The two figures below show the number of individual contributors measured by unique email addresses used to send messages to the users and developers mailing lists. The red lines represent data from the users and developers mailing list prior to entering incubation at the ASF. The blue lines represent the ASF specific lists. Significant is the impact that the move to the ASF has had on the number of contributors. The developers list has peaked over 200 per month and the users list has peaked over 150 per month so far (figure on the right). The last data point is March (as of March 21st) and numbers will go up by the end of the month. The graph on the right shows the accumulation of contributors, adding all unique email addresses every month into a set. This shows us again that the move to ASF has had a huge impact on the growth rate of the community and that both list grow at relatively the same pace.
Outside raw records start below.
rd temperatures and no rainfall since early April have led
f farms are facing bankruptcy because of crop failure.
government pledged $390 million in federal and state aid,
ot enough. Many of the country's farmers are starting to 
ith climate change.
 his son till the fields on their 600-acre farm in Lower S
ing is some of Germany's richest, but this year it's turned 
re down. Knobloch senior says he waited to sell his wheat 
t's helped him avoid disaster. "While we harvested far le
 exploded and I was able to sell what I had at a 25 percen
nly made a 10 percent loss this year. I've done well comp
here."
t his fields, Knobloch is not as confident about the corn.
Adding the accumulated number of contributors to both list and removing duplicates present in both sets, this gives us a magic number of 722 CloudStack contributors to date.
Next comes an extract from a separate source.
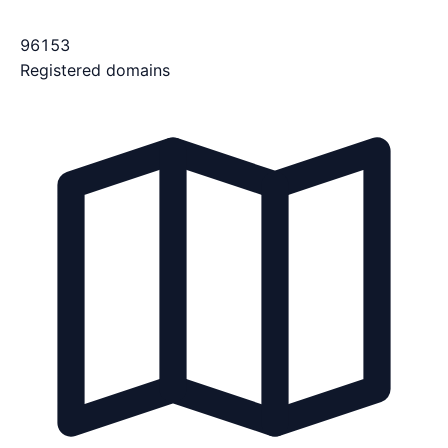
96153
Registered domains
As mentioned earlier these numbers of contributors are different from the number of Apache CloudStack committers. According to our bylaws contributors can become committers and gain write access to the code when invited by the Project Management Committee (PMC). Just today we welcomed three new committers for a current total of 54. This number is again relative in terms of contribution to code, since committers apply patches from contributor who are not yet committers (I know confusing :) ). A quick look at our git repo, shows a current total of 159 code contributors. To that we could also add the 32 contributors who helped with the translation via transifex which may or may not have participated in the mailing lists.
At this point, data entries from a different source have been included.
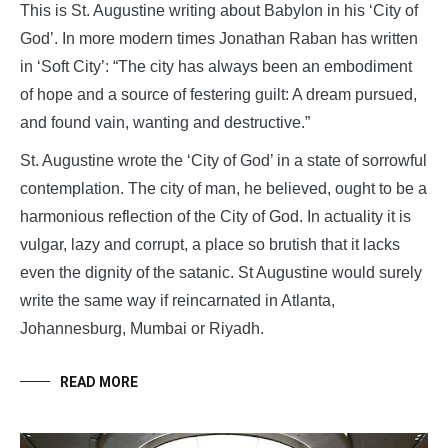
This is St. Augustine writing about Babylon in his ‘City of
God’. In more modern times Jonathan Raban has written
in ‘Soft City’: “The city has always been an embodiment
of hope and a source of festering guilt: A dream pursued,
and found vain, wanting and destructive.”
St. Augustine wrote the ‘City of God’ in a state of sorrowful
contemplation. The city of man, he believed, ought to be a
harmonious reflection of the City of God. In actuality it is
vulgar, lazy and corrupt, a place so brutish that it lacks
even the dignity of the satanic. St Augustine would surely
write the same way if reincarnated in Atlanta,
Johannesburg, Mumbai or Riyadh.
READ MORE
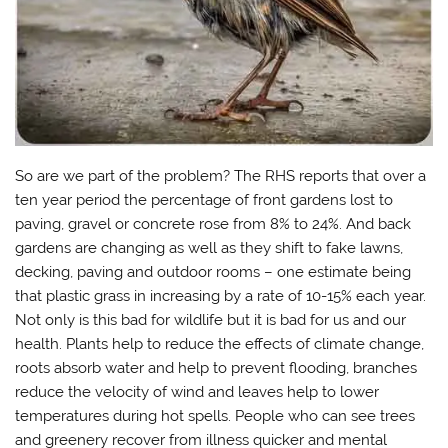
So are we part of the problem? The RHS reports that over a
ten year period the percentage of front gardens lost to
paving, gravel or concrete rose from 8% to 24%. And back
gardens are changing as well as they shift to fake lawns,
decking, paving and outdoor rooms – one estimate being
that plastic grass in increasing by a rate of 10-15% each year.
Not only is this bad for wildlife but it is bad for us and our
health. Plants help to reduce the effects of climate change,
roots absorb water and help to prevent flooding, branches
reduce the velocity of wind and leaves help to lower
temperatures during hot spells. People who can see trees
and greenery recover from illness quicker and mental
These numbers show a growing community sparked by the move to the ASF. While at the start of incubation the initial set of committers and contributors where only from Citrix who donated the code, we are also seeing a diversification in the number of companies involved. Talking about affiliation is actually a cardinal sin of the Apache Way. At the ASF only individuals matter, but it is fair to say that for CloudStack to be successful we need to see adoption/participation by a diverse set of companies. The two figures below show just that with the number of companies identified by the email domain used by the contributors. This is not perfect since contributors often do not use their work email but gives a good idea of the trend. Similarly to the plots about contributors we plot the number of companies (really email domains). Clearly the growth in the number of companies involved has increased since joining the ASF, we currently see around 50 companies involved in CloudStack every month. Accumulating all these companies we reach almost 200 on both lists. Removing duplicates from both sets we estimate the total number of companies to 272. Even if some of those companies are only represented by a single individual this is still a very strong number that shows great diversification. Interestingly over the last three months we see that the participation in the user list has shown more diversity than on the developer list.

Finally, looking at the cloudstack-commits mailing list we try to identify the number of committers to the code. The figure below shows the number of committers and the number of commits measured by number of emails and unique email addresses used on the commits mailing list. We already mentioned that we had 54 committers but that some of those committers gained their rights based on contribution which could be as diverse as development, user support, translation etc. Therefore it is no surprise to see the number of committers peaking at 35 and the accumulated number reaching 45. The number of commits is growing, reaching 1500 a month during the 4.0 release, easing up during christmas time and peaking again over 2500 per month prior to code freeze of the 4.1 release.

All in all, analyzing lots of emails showed me that moving to ASF has had a tremendous impact on CloudStack, with over 700 contributors, close to 60 committers, 30 translators, over 1 million lines of code, CloudStack is self-governed and here to stay.